Buying a used car is a lot more complicated than buying a new one. You can quickly judge a car’s life by looking at its odometer, however, there are numerous other things to look out for when buying a second hand vehicle; especially one with high mileage.

While most issues can be identified by a trusty mechanic for a pre-purchase inspection, they can take time and unless your mechanic is a friend, they’ll charge for the service too. Here are a few things you can do yourself to identify some big problems.

HOW DO YOU KNOW THE CAR’S REAL MILEAGE?

One of the biggest worries about a high-mileage vehicle is the odometer rollback. This is where the seller rolls back the odometer of the car indicating a lower mileage than the car really has. This is especially worrisome for cars that already have high-mileage because the vehicle in question could potentially have an incredibly high number of miles on it.

Some argue that digital odometers have helped reduce the risk of odometer rollback, but that’s not necessarily true.

“It still does happen but it is risky because Carfax and CarProof all record mileage now,” Said Lou Trottier, Technician and Owner of All About Imports. “The paper trail wins in this case because it keeps people honest by fear of getting caught.”

According to Trottier, the biggest asset when buying a high mileage vehicle is getting the right papers. Asking for a Carfax or service booklet and looking at the mileage of the vehicle during its maintenance intervals can be a great help.

SEE ALSO: Used Car Reviews

“If a used car has all the service history and owner history, that’s a huge bonus,” said Trottier. If you have these, it should help put you at ease. Service history can help identify if oil change intervals were performed on time, and what type of oil was used. A properly cared for car should last longer than one which has a spotty service history, so make sure to look for gaps of time or mileage when servicing, or when oil changes were performed.

RUST, AND WHAT’S HIDING IT

Another important aspect of buying a used car is rust. Although rust is a scary and potentially dangerous problem, it’s one of the easier things to notice when looking at a used car.

“If a car has original paint then rust will obviously be showing through either bubbling just under the surface or complete perforation,” said Trottier. He explained that it’s more important to look for original paint, and while some sellers try to hide rust, a bad job can really stand out. Generally hasty paint jobs will show up a different shade, and should be easily noticeable.  Another tip-off is if the outside of an old car looks like it just rolled off the lot. As they say, if it looks too good to be true, it is.
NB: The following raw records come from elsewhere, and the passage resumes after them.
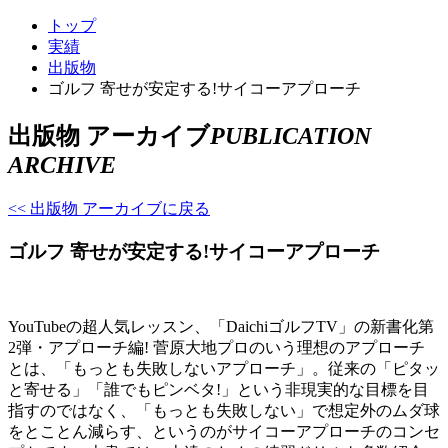
トップ
実績
出版物
ゴルフ 寄せが安定する!サイコーアプローチ
出版物 アーカイブ
PUBLICATION
ARCHIVE
<< 出版物 アーカイブに戻る
ゴルフ 寄せが安定する!サイコーアプローチ
YouTubeの超人気レッスン、「DaichiゴルフTV」の新書化第
2弾・アプローチ編! 菅原大地プロのいう理想のアプローチ
とは、「もっとも失敗しないアプローチ」。従来の「ピタッ
と寄せる」「誰でもピンベタ!」という非現実的な目標を目
指すのではなく、「もっとも失敗しない」で想定外のムダ球
をとことん減らす、というのがサイコーアプローチのコンセ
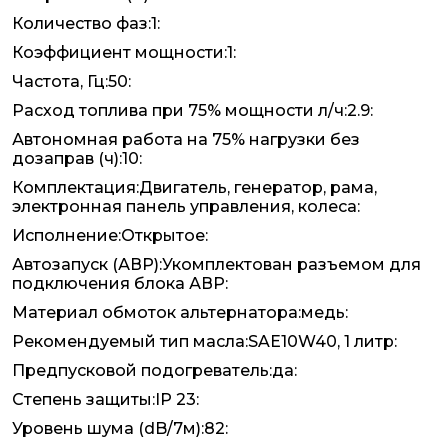
Количество фаз:1:
Коэффициент мощности:1:
Частота, Гц:50:
Расход топлива при 75% мощности л/ч:2.9:
Автономная работа на 75% нагрузки без
дозаправ (ч):10:
Комплектация:Двигатель, генератор, рама,
электронная панель управления, колеса:
Исполнение:Открытое:
Автозапуск (АВР):Укомплектован разъемом для
подключения блока АВР:
Материал обмоток альтернатора:медь:
Рекомендуемый тип масла:SAE10W40, 1 литр:
Предпусковой подогреватель:да:
Степень защиты:IP 23:
Уровень шума (dB/7м):82:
A trickier area of a high-mileage vehicle is the suspension. An abused, or worn out suspension is harder to point out without doing a pre-purchase inspection. The best you can do is to go out on a test drive and listen carefully for noises that can hint at a number of things.

HOW DO YOU KNOW IF THERE’S AN ENGINE PROBLEM?
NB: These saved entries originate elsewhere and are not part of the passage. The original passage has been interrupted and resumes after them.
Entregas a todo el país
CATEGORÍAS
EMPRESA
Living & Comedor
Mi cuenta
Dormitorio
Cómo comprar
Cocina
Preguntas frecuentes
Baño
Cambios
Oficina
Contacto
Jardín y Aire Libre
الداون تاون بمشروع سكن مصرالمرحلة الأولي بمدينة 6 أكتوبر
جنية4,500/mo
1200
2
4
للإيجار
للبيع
Compression tests can help identify whether or not a car’s engine is performing optimally, and if anything is wrong internally. Not really something you can do yourself, unless you have the right tool. In a compression test, a mechanic will put a compression gauge in place of a spark plug and then crank over the engine until it does five or so revolutions. The mechanic will then record the gauge’s reading (in PSI) and move on to the next cylinder.
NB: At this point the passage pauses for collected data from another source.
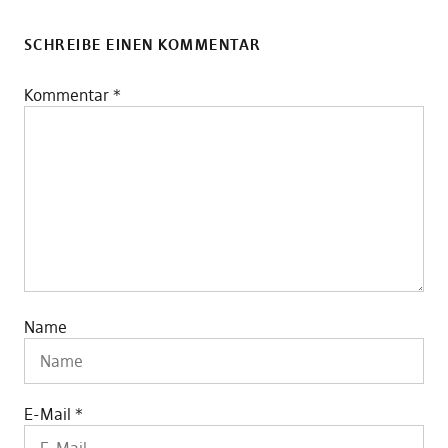
SCHREIBE EINEN KOMMENTAR
Kommentar
*
Name
E-Mail
*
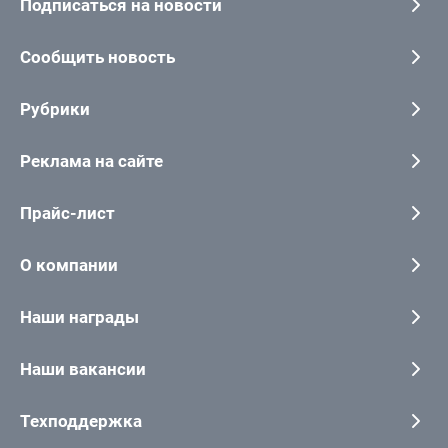
Подписаться на новости
Сообщить новость
Рубрики
Реклама на сайте
Прайс-лист
О компании
Наши награды
Наши вакансии
Техподдержка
“We are looking for consistency between the cylinders,” Trottier said. Compression readings between cylinders shouldn’t fluctuate more than 25 PSI, and Trottier mentioned that ideally every one should be within 15 PSI.

He explained that while compression tests are useful, there’s just as much useful information in a test drive. “Any engine that has slightly low compression will cause the car to missfire slightly and I can feel that on a test drive.”

Low compression can indicate a bad exhaust valve, head gasket leak or if an entire engine needs to be overhauled.

IS THE ENGINE BURNING OIL?

A bigger concern for Trottier, and one that’s easier to observe, is if a high-mileage vehicle is burning oil.

“With the thin oil and extra-long service intervals we get a lot of cars that have carbon-ed up and seized oil control rings,” Trottier said. “Most sellers do not think to check their oil level at time of sale. I can’t tell you how many cars come in for a pre purchase inspection and I pull the dip stick only to find next to no oil showing.”

For manual transmission cars, also play attention to the clutch, and the clutch pedal. A worn clutch can be a costly repair both in regards to labor and parts, so Lou looks carefully for any signs of improper wear.

“I always check the left side of the clutch pedal for wear,” he said. “This tells me if the previous owner rested their foot on the clutch pedal and not on the dead pedal like they are supposed to”

It’s simple enough that even a non-car person can identify and pay more attention to when it comes to a test drive. “I regularly see clutch pedals with a lot of wear and this tells me to pay more attention to clutch operation,” Trottier said.

WORN INTERIOR

A car’s interior can also tell quite a lot about its age. Wear and tear on the seats can expose potential odometer rollback, so pay attention to the condition of the car’s interior.

Other areas to note come straight out of the used-car buying handbook. Take a look at things like rust on rotors. A car sitting at a dealership can accumulate rusty rotors. It’s often overlooked, but these can cause headaches for buyers, who will have to deal with vibrations, squeaks, squeals and possibly even a the purchase of some new rotors not long down the road.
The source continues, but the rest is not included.